“I’m just going to come in here and just let the return game come to me,” said Ford, who played his first three seasons in Oakland. “I have to trust those 10 guys in front of me and they have to trust that I’m going to make the right read and just try to get a big play or spark. Or better yet, a touchdown.”
Ford totes an impressive kick return resume with four scores over his first two seasons (2010-11). As a rookie, Ford ranked sixth in the league in return yards (1,280) while his three scores led the NFL and were tied for second-most in single-season history.
Saunders, meanwhile, brings an impressive collegiate resume as a punt returner to the Green & White, returning three for scores over his final two seasons at Oklahoma.
“They come down a little faster, obviously,” said Saunders, who is making the transition after averaging 15.8 yards as a punt returner at OU. “But the veterans that are here, they know certain angles and schemes on the punts, so you just have to be up to your game as a return man. As a rookie I’ve been kind of realizing that the first few weeks.”

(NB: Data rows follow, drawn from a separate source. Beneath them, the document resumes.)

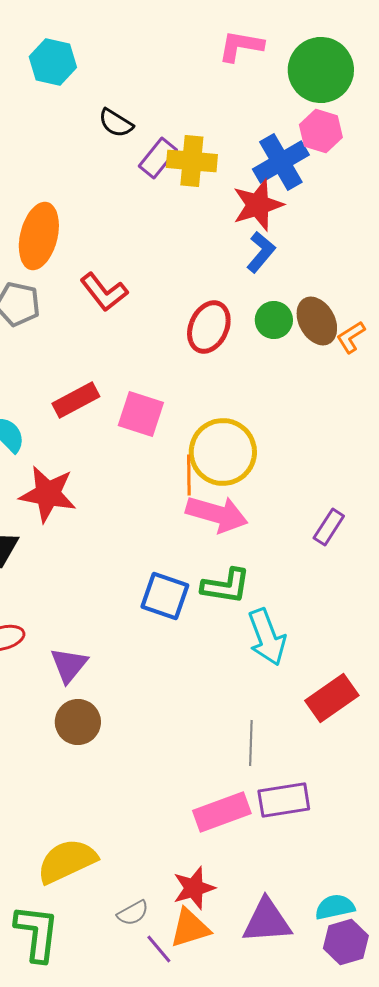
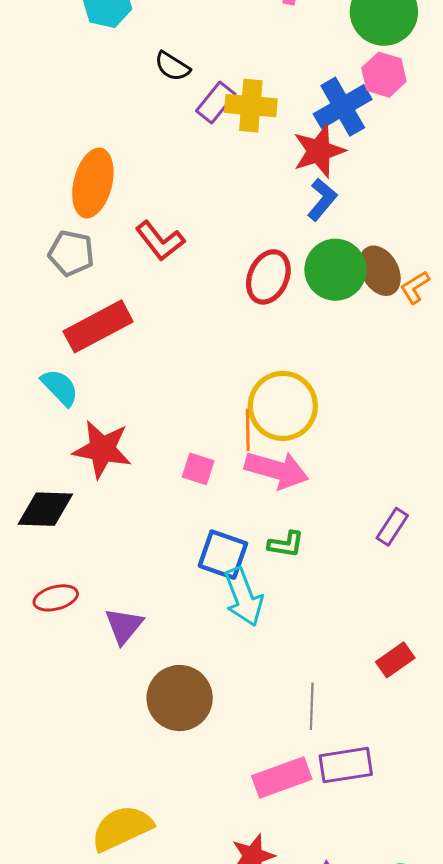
green circle: (274, 320) -> (335, 270), size x1.6
red rectangle: (76, 400) -> (98, 326), moved, size x1.4
pink square: (141, 414) -> (198, 469), moved, size x0.7
purple rectangle: (329, 527) -> (392, 527), moved
green L-shape: (226, 586) -> (286, 544), size x0.7
cyan arrow: (267, 637) -> (244, 597), moved
red rectangle: (332, 698) -> (395, 660), size x0.7
brown circle: (78, 722) -> (180, 698), moved, size x1.4

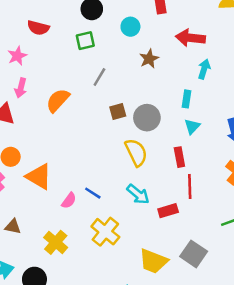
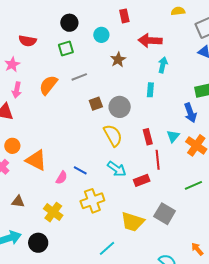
gray line: (99, 77) -> (79, 77), turned 42
orange semicircle: (58, 100) -> (48, 85), moved
cyan triangle: (192, 126) -> (173, 136), moved
yellow cross: (105, 232) -> (92, 201), turned 35

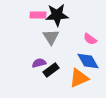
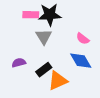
purple semicircle: (39, 63) -> (19, 63), moved
orange triangle: (79, 78) -> (58, 81), moved

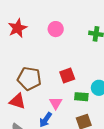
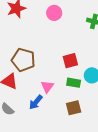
red square: (67, 75) -> (70, 61), moved

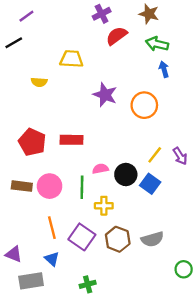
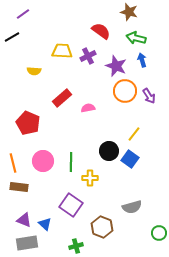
purple cross: (102, 14) -> (88, 56), moved
red semicircle: (117, 36) -> (101, 31), turned 72
purple star: (105, 95) -> (116, 66), moved
red rectangle: (71, 140) -> (62, 98), moved, turned -42
purple arrow: (180, 156) -> (149, 96), moved
pink semicircle: (100, 169) -> (88, 108), moved
brown rectangle: (22, 186) -> (19, 187), moved
orange line: (52, 228) -> (13, 163), moved
brown hexagon: (118, 239) -> (102, 227), moved
purple triangle: (14, 254) -> (24, 220), moved

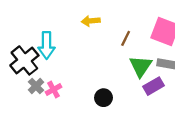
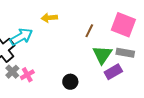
yellow arrow: (91, 21) -> (49, 18), moved
cyan arrow: (47, 45) -> (21, 37), turned -120

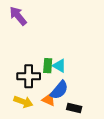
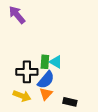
blue semicircle: (59, 90) -> (46, 80), moved
orange triangle: (49, 100) -> (46, 94), turned 48

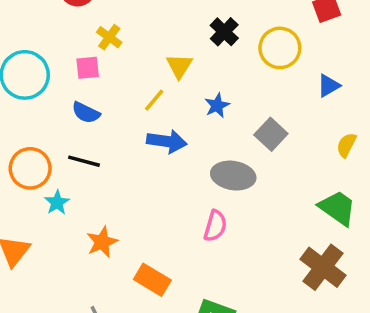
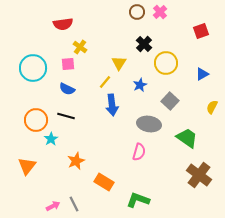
yellow circle: (280, 48) -> (166, 63), moved
blue arrow: (167, 141) -> (112, 105), turned 75
green trapezoid: (337, 208) -> (187, 138), moved

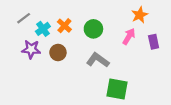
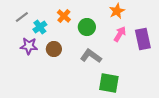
orange star: (140, 15) -> (117, 11), moved
orange cross: (64, 26) -> (64, 16), moved
purple rectangle: (154, 42) -> (143, 39), size x1.5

One of the veterans that Saunders has most relied upon is Ford, whom Saunders has watched and admired from afar since Ford’s breakout rookie year in 2010, when Saunders was a freshman at Fresno State.
“I’ve been learning a lot from Jacoby both in the receiving game and the return game,” Saunders said. “He’s a veteran so I always look up to him. He gives me some pointers and tips on both kick returns and punt returns.”

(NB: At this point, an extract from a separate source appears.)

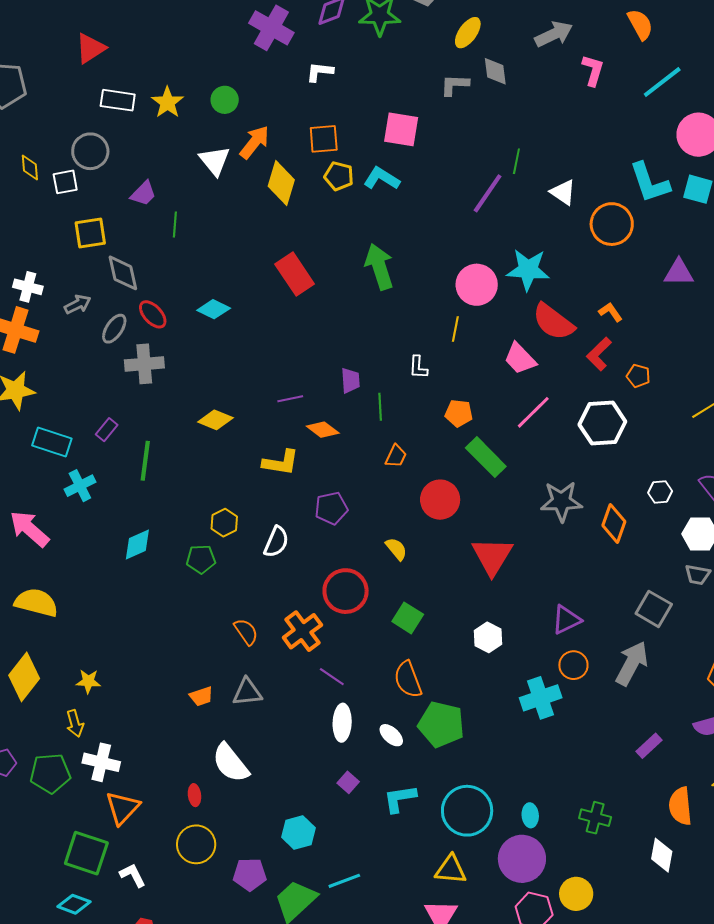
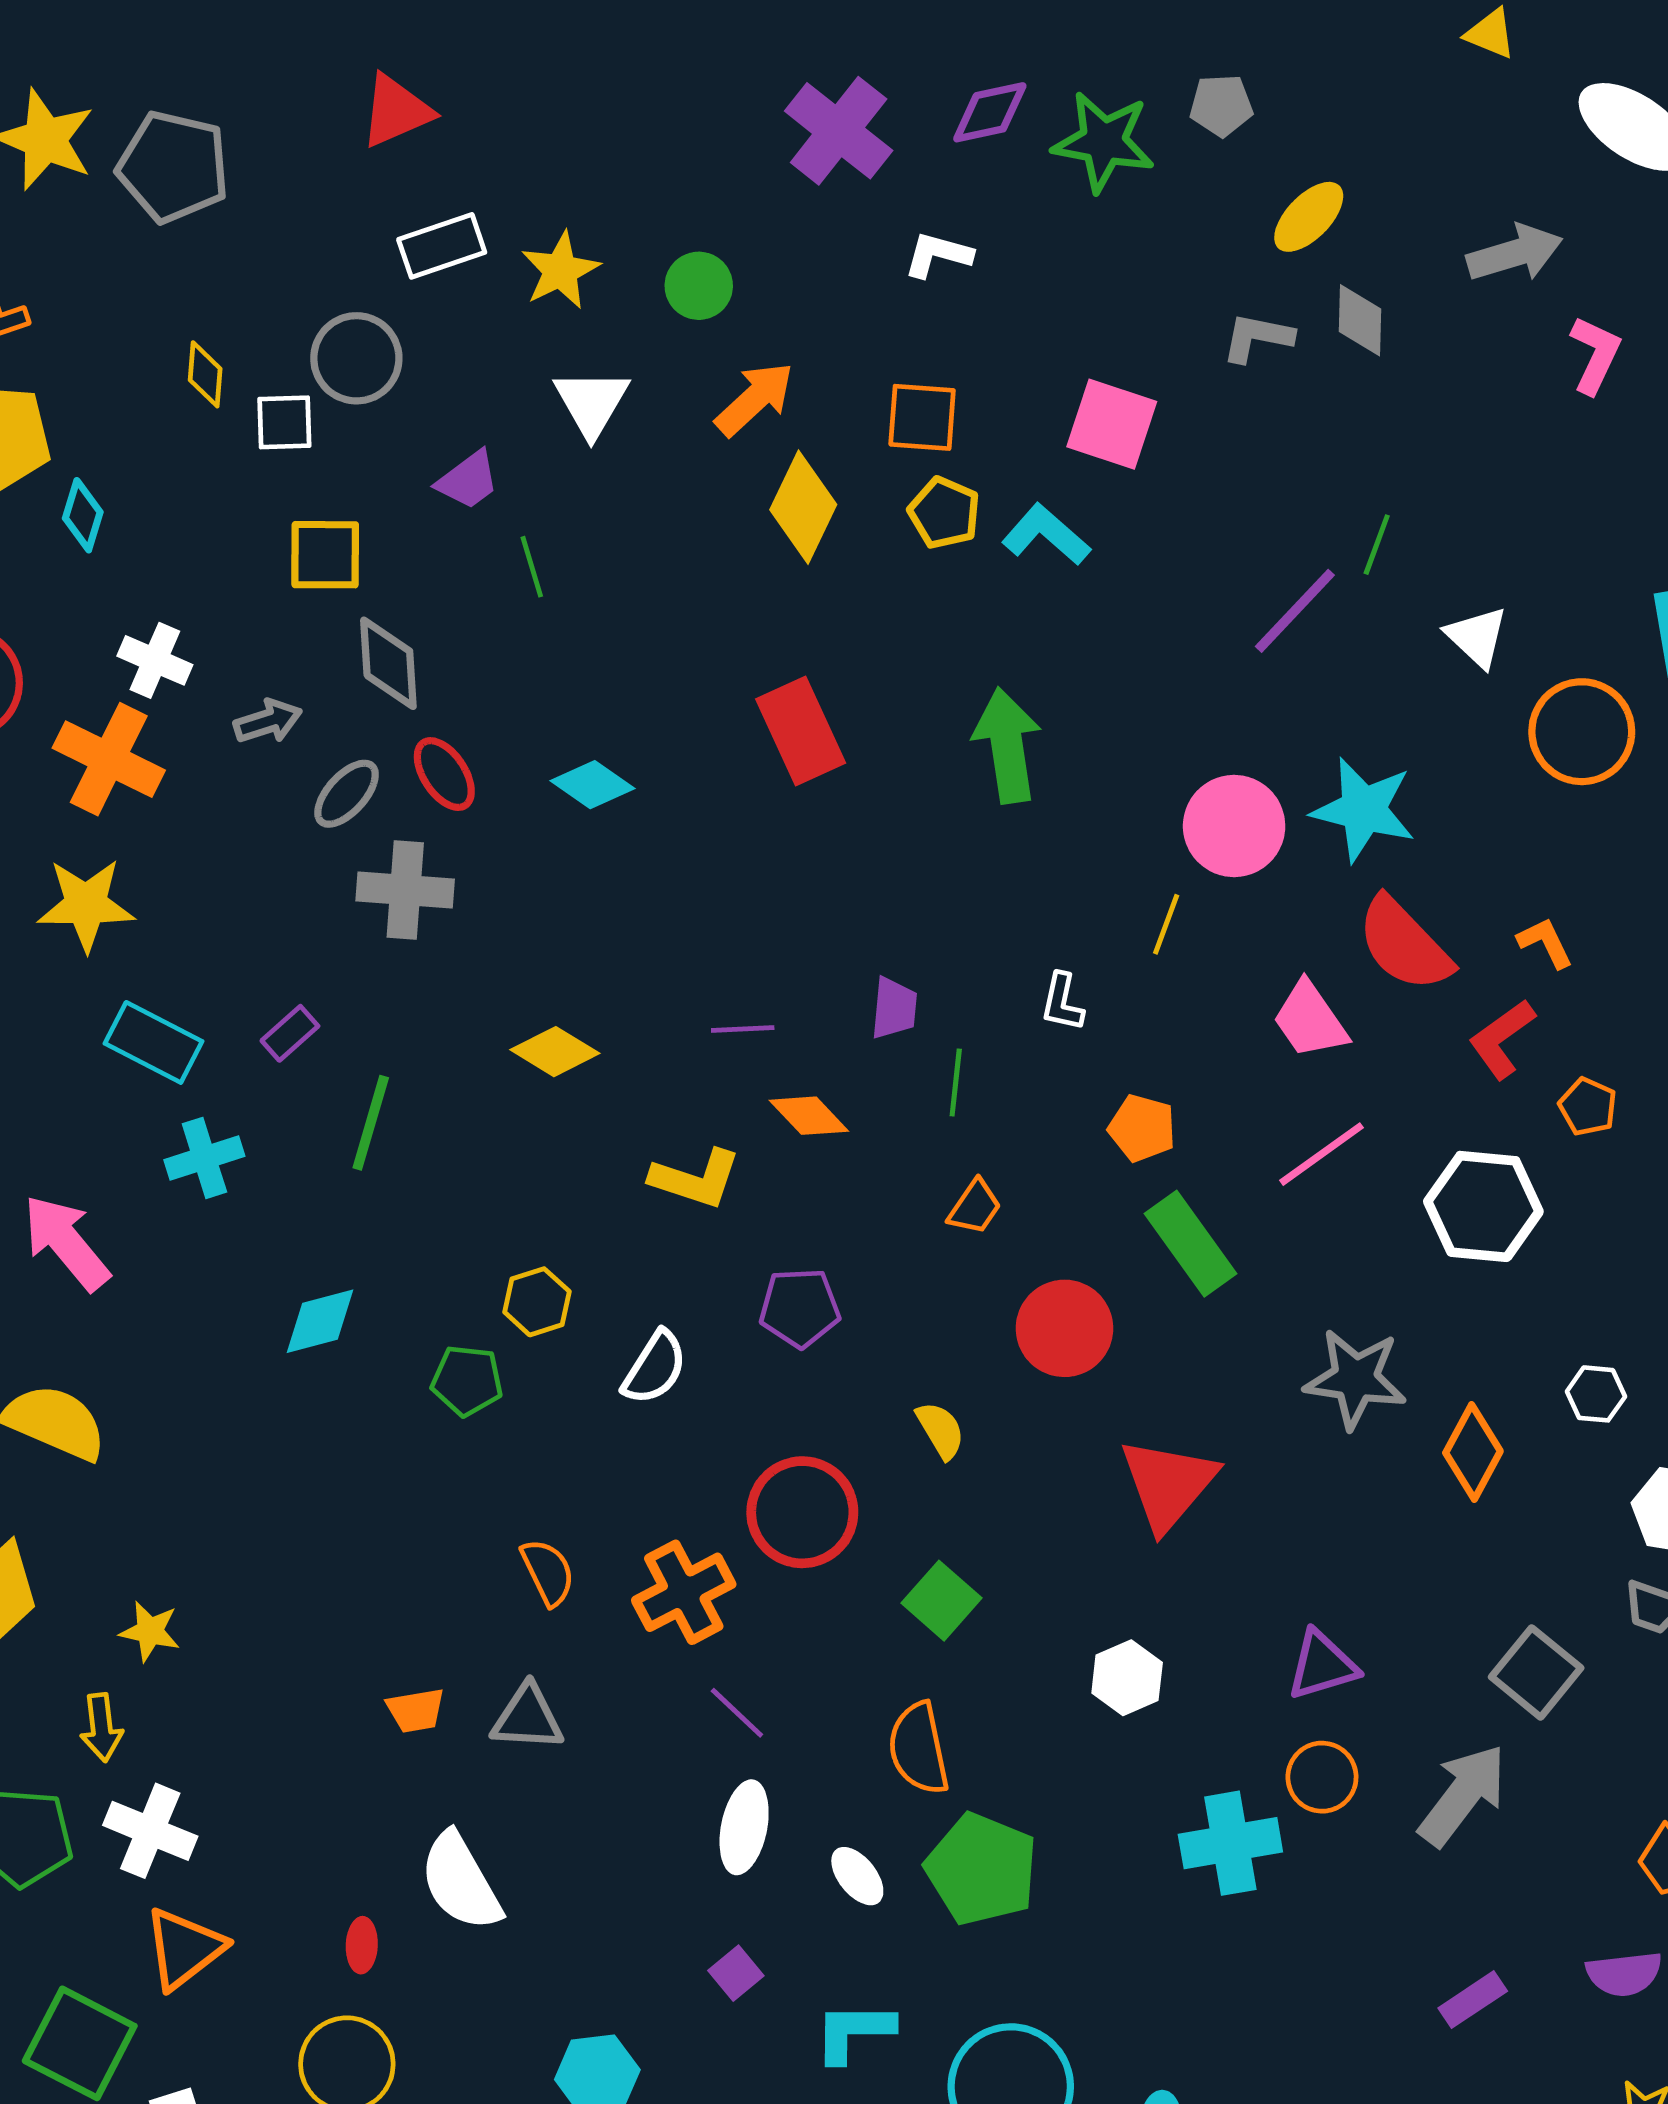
white rectangle: (118, 100) -> (442, 246), turned -36
white triangle: (215, 161) -> (591, 403), moved
green line: (175, 225) -> (532, 567), turned -30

Seldon used as a kick returner in college, Saunders is prepared to contribute there after taking reps in OTAs. And though not used as a punt returner until his final season in Oakland, Ford could double in that area as well. He and Saunders split return reps at Wednesday’s OTA and according to Ford, he’s currently second on the depth chart behind Saunders.
“You have a little more time on kickoffs. On punt it’s kind of like a feel thing, you can kind of feel the rush,” Ford said. “But that’s also a trust factor, you have trust that those guys are going to hold up just enough for you to get started. The big thing is getting the punt return started and once you get it started, everything else will take care of itself.”
Jets fans ought to get used to seeing Nos. 19 and 16 set deep to return this fall, and though small in stature at just 5-9 apiece, the duo hopes to provide a boost in starting field position – as well as a few trips to paydirt.
“The speed is there,” said special teams coordinator Thomas McGaughey. “Now hopefully I don’t screw it up.”